2017 US AMOC Science Team Meeting

Santa Fe horizon


May 23
Sessions: 8:30-17:45
Dinner: 18:30-20:30

May 24
Sessions: 8:30-16:00

May 25
Sessions: 8:30-17:00
EC Meeting: 17:00-18:00

Approaching a decade of coordinated activities, the US AMOC Program has worked to further our knowledge of the Atlantic Meridional Overturning Circulation (AMOC) by establishing a monitoring system, enhancing our understanding of AMOC variability mechanisms, and improving both prediction capabilities and understanding the impacts of AMOC on the climate and ecosystems. In an effort to bring together the community, the US AMOC Science Team, comprised of funded investigators, will host a meeting in Santa Fe, New Mexico to hear about progress made and address emerging science questions.

The 2017 AMOC Science Team Meeting was based on the structure of the four Task Teams as well as two special science sessions that are meant to address open questions within the community.
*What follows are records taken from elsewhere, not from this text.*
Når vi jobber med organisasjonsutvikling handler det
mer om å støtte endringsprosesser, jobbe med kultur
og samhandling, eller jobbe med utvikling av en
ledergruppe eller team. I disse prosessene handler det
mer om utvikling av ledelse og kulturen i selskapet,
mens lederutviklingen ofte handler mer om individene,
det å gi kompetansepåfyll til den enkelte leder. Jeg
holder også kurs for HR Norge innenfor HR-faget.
One of the sessions was on AMOC stability metrics. This session featured presentations and discussion on metrics that have been proposed as indicators of the stability of the AMOC. The second special science session was on Atlantic Multidecadal Variability. This session was intended to provide a venue to discuss the relative contributions of ocean dynamics and stochastic atmospheric forcing to the creation/driving of the Atlantic Multidecadal Variability.

The goals of the meeting were to identify emerging research gaps and questions, provide updates on progress within the community, and discuss future opportunities and legacy activities as the Science Team plans to wrap-up in 2020.
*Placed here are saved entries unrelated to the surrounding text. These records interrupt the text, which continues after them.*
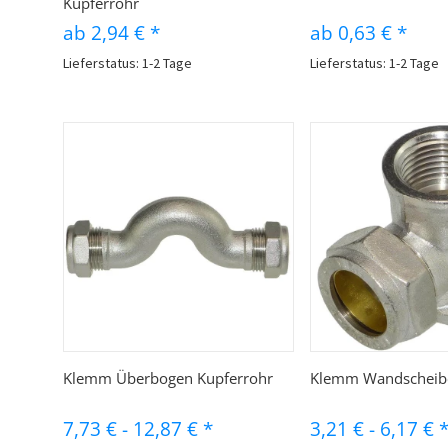
Kupferrohr
ab
2,94 €
*
ab
0,63 €
*
Lieferstatus: 1-2 Tage
Lieferstatus: 1-2 Tage
Schnellkauf
Schnellk
Klemm Überbogen Kupferrohr
Klemm Wandscheibe
7,73 €
-
12,87 €
*
3,21 €
-
6,17 €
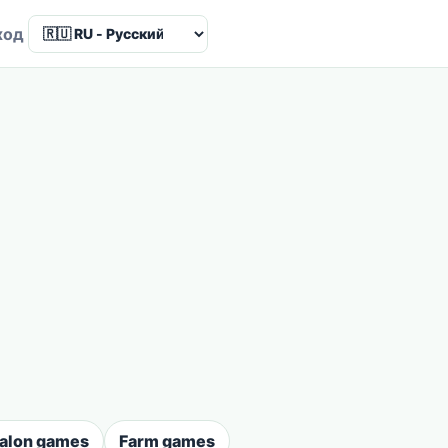
Language
ход
salon games
Farm games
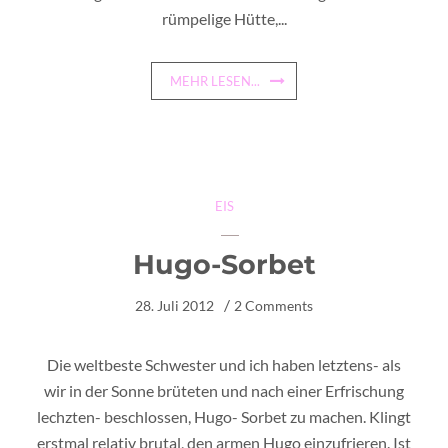
rümpelige Hütte,...
MEHR LESEN...
EIS
Hugo-Sorbet
28. Juli 2012
2 Comments
Die weltbeste Schwester und ich haben letztens- als
wir in der Sonne brüteten und nach einer Erfrischung
lechzten- beschlossen, Hugo- Sorbet zu machen. Klingt
erstmal relativ brutal, den armen Hugo einzufrieren. Ist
As reflected by the Task Team structure, the meeting was framed along the following sessions and questions:

AMOC observing system implementation and evaluation

What is the observed AMOC variability and what are the underlying mechanisms driving variability?
What is the meridional coherence of the observed AMOC?
What technological advances and novel combinations of existing technologies can be used to make AMOC observations sustainable into the future?
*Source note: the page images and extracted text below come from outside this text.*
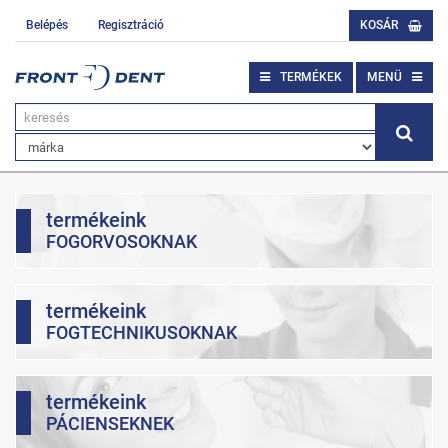
Belépés
Regisztráció
KOSÁR
TERMÉKEK
MENÜ
termékeink
FOGORVOSOKNAK
termékeink
FOGTECHNIKUSOKNAK
termékeink
PÁCIENSEKNEK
AMOC state, variability, and change

Which AMOC signals have been consistently identified in both observations and simulations, and which have not?
What AMOC fingerprints show up coherently across multiple observing systems?
What ideas drive us to consensus in data-assimilating models on current and past states of AMOC?

AMOC variability mechanisms and predictability

How do exchanges of buoyancy and momentum between the ocean and the atmosphere/cryosphere, and between the Atlantic and adjoining basins, drive AMOC variability across a broad range of timescales, from monthly to millennial (i.e., quasi steady-state)? 

What are the magnitude, location, and physical mechanisms associated with interior diapycnal mixing in the ocean that are relevant to the diabatic AMOC? How are these processes represented in ocean GCMs?

How can we use eddy-resolving models more effectively to i) test the robustness of AMOC variability mechanisms identified in coarser GCMs or idealized models; ii) address the origins of persistent model bias in the North Atlantic region (e.g., Gulf Stream separation and the North Atlantic Current path); and iii) assess the role of ocean turbulence in AMOC variability.

What are the predictability properties of AMOC in idealized and comprehensive models, and which mechanisms affect these properties?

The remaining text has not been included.